Incremental transfers generate complete zone reloading

Mon Jan 16 06:44:35 UTC 2023

On 15. 01. 23 19:02, Jesus Cea wrote:
> I have a huge zone receiving a constant flow of small dns updates. My 
> secondaries receive notifications and transfer the zone incrementally. 
> Cool, everything works as expected.
> 
> Nevertheless, I see this lines in my logs, constantly (every time a 
> change arrives incrementally):
> 
> """
> 15-Jan-2023 17:49:47.662 general: info: rpz: rpz.local: new zone version 
> came too soon, deferring update for 28 seconds
> 15-Jan-2023 17:49:54.716 notify: info: client @11f80268 X.X.X.X#63514: 
> received notify for zone 'rpz.local'
> 15-Jan-2023 17:49:54.716 general: info: zone rpz.local/IN: notify from 
> X.X.X.X#63514: serial 8991
> 15-Jan-2023 17:50:15.662 general: info: rpz: rpz.local: reload start
> 15-Jan-2023 17:50:16.884 general: info: rpz: rpz.local: reload done
> """
> 
> Ok, my updates are coming too fast (first line). No problem, the 
> secondary will eventually retrieve the changes.

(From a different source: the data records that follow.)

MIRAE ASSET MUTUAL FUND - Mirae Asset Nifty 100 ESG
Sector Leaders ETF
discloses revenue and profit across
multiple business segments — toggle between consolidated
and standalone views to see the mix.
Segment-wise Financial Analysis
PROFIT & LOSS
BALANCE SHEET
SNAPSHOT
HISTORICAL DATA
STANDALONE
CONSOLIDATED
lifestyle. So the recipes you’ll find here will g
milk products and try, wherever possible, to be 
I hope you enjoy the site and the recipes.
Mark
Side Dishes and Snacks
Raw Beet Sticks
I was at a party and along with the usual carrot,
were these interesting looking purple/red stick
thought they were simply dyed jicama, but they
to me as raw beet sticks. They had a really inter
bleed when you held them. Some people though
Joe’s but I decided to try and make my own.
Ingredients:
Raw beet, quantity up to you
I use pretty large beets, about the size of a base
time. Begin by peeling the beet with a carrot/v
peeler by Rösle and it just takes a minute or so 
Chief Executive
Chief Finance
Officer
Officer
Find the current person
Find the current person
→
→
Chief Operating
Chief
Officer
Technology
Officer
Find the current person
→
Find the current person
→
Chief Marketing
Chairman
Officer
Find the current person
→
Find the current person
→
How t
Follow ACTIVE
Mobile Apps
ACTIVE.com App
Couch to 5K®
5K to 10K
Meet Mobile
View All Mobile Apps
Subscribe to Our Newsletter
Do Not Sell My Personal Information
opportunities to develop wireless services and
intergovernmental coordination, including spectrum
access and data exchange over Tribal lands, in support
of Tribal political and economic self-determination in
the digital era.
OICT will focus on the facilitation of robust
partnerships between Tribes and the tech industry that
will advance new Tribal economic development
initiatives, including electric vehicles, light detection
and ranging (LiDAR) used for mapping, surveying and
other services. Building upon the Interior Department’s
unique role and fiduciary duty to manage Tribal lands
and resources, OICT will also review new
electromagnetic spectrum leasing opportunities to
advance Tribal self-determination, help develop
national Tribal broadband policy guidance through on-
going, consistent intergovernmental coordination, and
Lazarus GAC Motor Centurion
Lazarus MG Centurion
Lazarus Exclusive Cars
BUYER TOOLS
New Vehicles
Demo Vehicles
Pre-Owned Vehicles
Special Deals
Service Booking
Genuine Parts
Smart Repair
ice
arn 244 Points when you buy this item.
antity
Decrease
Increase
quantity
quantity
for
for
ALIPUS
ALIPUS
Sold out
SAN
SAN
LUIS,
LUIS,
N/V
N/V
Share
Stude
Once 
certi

What worries me is the 
> last couple of lines: The rpz zone (big, around 800.000 domains) is 
> being reloaded constantly and it takes a couple of seconds eating CPU, 
> when the incremental changes are actually pretty tiny.

That's correct - this is result of the current implementation of RPZ.

It is tracked as
https://gitlab.isc.org/isc-projects/bind9/-/issues/3746

> I would guess the incremental changes would do an incremental change in 
> memory structures, not a full zone reload taking a couple of seconds and 
> sucking an entire CPU core.

Updates to "normal" DNS zones are indeed updated incrementally, but RPZ 
is different kind of beast.

> 
> My secondary configuration is pretty trivial:
> 
> """
> [...]
>    response-policy {
>      zone "rpz.local" policy nxdomain;
>    };
> 
> [...]
> 
> zone "rpz.local" {
>    type slave;
>    file "../secundarios/db.rpz.local";
>    allow-query { 127.0.0.1; };
>    allow-transfer { none; };
>    masters {
>      X.X.X.X;
>    };
> };
> 
> """
> 
> Is this maybe related with being a "response-policy" zone?

That's correct.

> If this is 
> the case and a malware RPZ is going to be BIG by definition, what would 
> be the suggested approach?

Depends on your operational needs, and if it is indeed causing 
measurable trouble in your environment.

With multiple the CPU cores available you can trade "more even" latency 
for efficiency by configuring workaround mentioned here:
https://gitlab.isc.org/isc-projects/bind9/-/issues/3746#note_337063

> Thanks!
> 
> PS: I have not tried alternative secondary storage backends yet, like 
> "map". I am trying to understand what is going on first.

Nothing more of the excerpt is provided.